What you have to do = Go through the listing below and list every line with "eigen".
(Available records Opens)
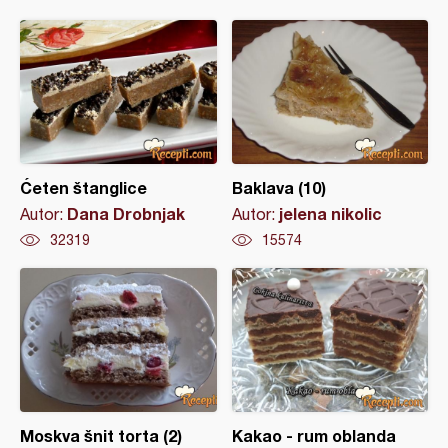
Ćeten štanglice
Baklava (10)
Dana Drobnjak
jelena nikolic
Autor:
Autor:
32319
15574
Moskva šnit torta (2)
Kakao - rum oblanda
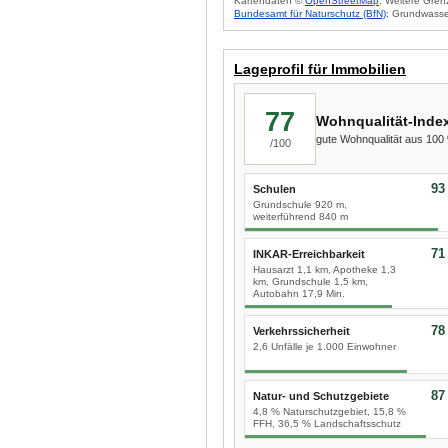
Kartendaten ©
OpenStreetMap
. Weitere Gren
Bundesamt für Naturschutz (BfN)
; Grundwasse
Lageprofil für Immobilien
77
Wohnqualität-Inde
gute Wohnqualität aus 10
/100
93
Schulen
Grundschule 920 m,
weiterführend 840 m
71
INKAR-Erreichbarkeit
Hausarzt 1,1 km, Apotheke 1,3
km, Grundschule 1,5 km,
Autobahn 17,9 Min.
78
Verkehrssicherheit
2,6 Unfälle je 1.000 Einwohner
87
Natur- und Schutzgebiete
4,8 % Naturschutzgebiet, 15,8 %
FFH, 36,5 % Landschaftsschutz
(Available records Closes)
(Available records Opens)
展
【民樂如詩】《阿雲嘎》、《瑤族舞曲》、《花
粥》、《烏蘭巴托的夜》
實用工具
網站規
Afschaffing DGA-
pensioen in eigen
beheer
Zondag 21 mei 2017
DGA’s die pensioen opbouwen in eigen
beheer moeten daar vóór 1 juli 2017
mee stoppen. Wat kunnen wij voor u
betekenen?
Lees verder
(Available records Closes)
(Available records Opens)
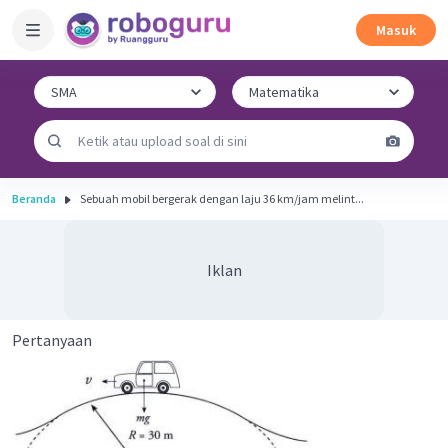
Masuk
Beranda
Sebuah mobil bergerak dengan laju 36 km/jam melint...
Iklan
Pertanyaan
(Available records Closes)
Exercise result =
pensioen in eigen
DGA’s die pensioen opbouwen in eigen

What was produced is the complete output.